Example configuration:

{
  "id": "quality-1",
  "type": "quality",
  "inputA": {
    "format": "solr",
    "options": {
      "collection": "test"
    }
  },
  "nameField": "query_s",
  "itemField": "doc_id_s",
  "rankField": "position_i",
  "tagA": "id",
  "n": 10
}

Example output (trimmed):

{
  "state": "finished",
  "jobId": "be00034dT153eb7ee74c",
  "jobConfig": {
  "inputA": {
    "format": "solr",
    "options": {
      "collection": "test"
    }
  },
  "nameField": "query_s",
  "itemField": "doc_id_s",
  "rankField": "position_i",
  "tagA": "id",
  "n": 10,
  "id": "quality-1",
  "type": "quality",
  "sync": "true",
  "useCursorMark": true,
  "referenceTime": 1459944875828,
  "submitted": 1459944875846,
  "aggregationTime": 1459944875828,
  "inputCollection": "test",
  "rows": 10000
  },
  "result": {
  "summaryStats": {
    "map": {
      "count": 4943,
      "mean": 0.14667206150111256,
      "stdev": 0.1054289576185325,
      "variance": 0.011115265104530325,
      "max": 1,
      "min": 0.1,
      "sum": 725.0000000000091,
      "sumOfLogs": -10157.487088839782,
      "sumOfSquares": 161.28000000000247,
      "geoMean": 0.1281026291366323,
      "skewness": 3.7730477042414576,
      "kurtosis": 19.623389512667725
    },
    "mrr": { ... },
    "ndcg": { ... },
    "precision": { ... },
    "recall": { ... }
  },
  "state": "finished",
  "n": 10
  },
...
}

Spark Configuration Properties

Fusion passes all configuration properties with prefix "spark." to the Spark master, Spark worker and each Spark application, both for aggregation jobs and custom-scripted processing.
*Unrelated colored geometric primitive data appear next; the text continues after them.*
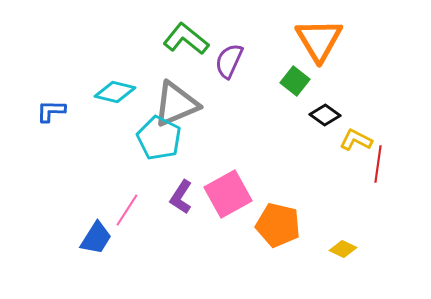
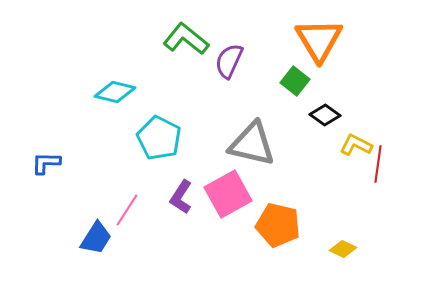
gray triangle: moved 76 px right, 40 px down; rotated 36 degrees clockwise
blue L-shape: moved 5 px left, 52 px down
yellow L-shape: moved 5 px down
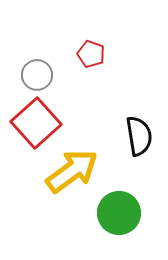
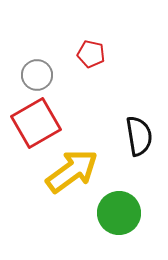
red pentagon: rotated 8 degrees counterclockwise
red square: rotated 12 degrees clockwise
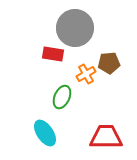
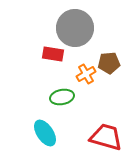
green ellipse: rotated 55 degrees clockwise
red trapezoid: rotated 16 degrees clockwise
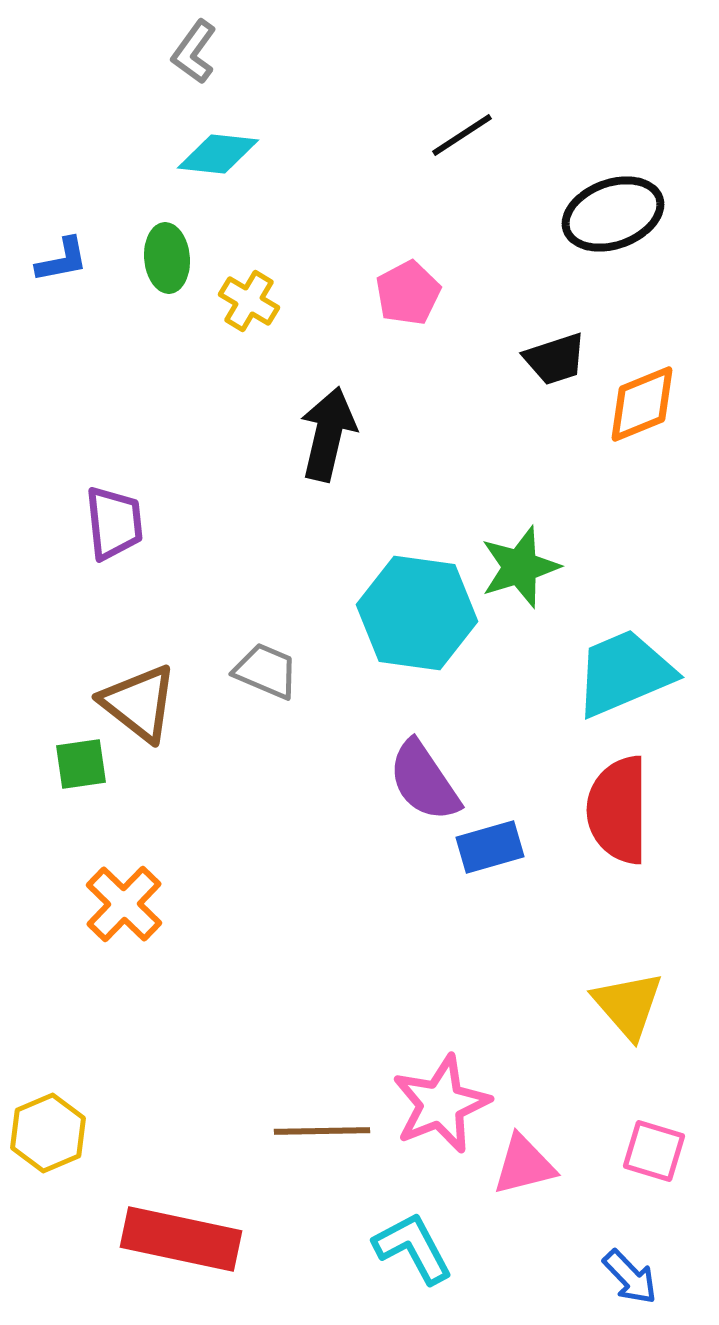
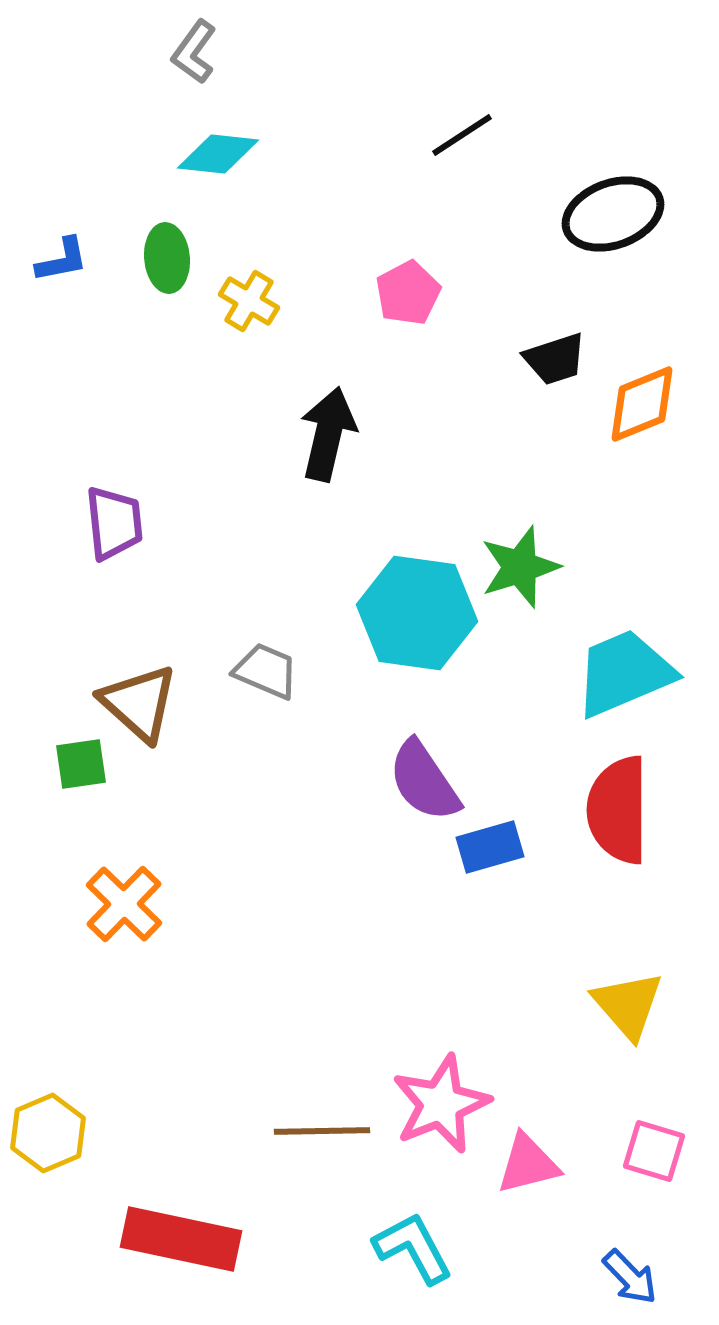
brown triangle: rotated 4 degrees clockwise
pink triangle: moved 4 px right, 1 px up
These properties are stored in Fusion’s ZooKeeper and can be updated via requests to Fusion endpoint api/apollo/configurations which will update the stored value without restarting the service, therefore existing jobs and SparkContexts will not be affected. The Fusion endpoint api/apollo/configurations returns all configured properties for that installation. You can examine spark default configurations in a Unix shell using the utilities curl and grep. Here is an example which checks a local Fusion installation running on port 8764:

curl -u username:password http://localhost:8764/api/apollo/configurations | grep '"spark.'

  "spark.executor.memory" : "2g",
  "spark.task.maxFailures" : "10",
  "spark.worker.cleanup.appDataTtl" : "7200",
  "spark.worker.cleanup.enabled" : "true",
  "spark.worker.memory" : "2g",

The default SparkContext that Fusion uses for aggregation jobs can be assigned a fraction of cluster resources (executor memory and/or available CPU cores). This allows other applications (such as scripted jobs, or shell sessions) to use the remaining cluster resources even when some aggregation jobs are running. Fusion 2.3 also permits dynamic allocation for all applications. This can be overriden per application. In practice, this means that even when there’s an already running SparkContext with a relatively long idle time (eg. 10 minutes) but there are no active jobs that use it, its resources (CPU cores and executor memory) will be released for use by other applications.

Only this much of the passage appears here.